Where an entry below contains an image, skip the image and copy the rest exactly.

- DATA PROVIDED
Start of Block

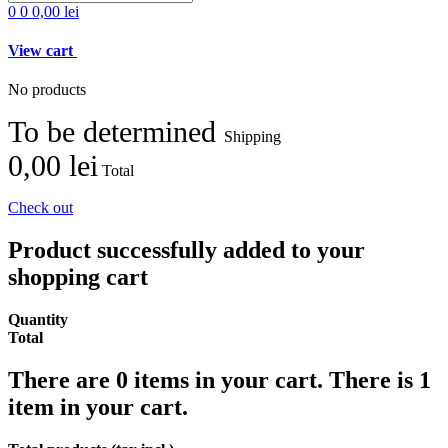
0
0
0,00 lei
View cart
No products
To be determined
Shipping
0,00 lei
Total
Check out
Product successfully added to your
shopping cart
Quantity
Total
There are
0
items in your cart.
There is 1
item in your cart.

End of Block

- PROBLEM SOLUTION
0
0
0,00 lei
View cart
No products
To be determined
Shipping
0,00 lei
Total
Check out
Product successfully added to your
shopping cart
Quantity
Total
There are
0
items in your cart.
There is 1
item in your cart.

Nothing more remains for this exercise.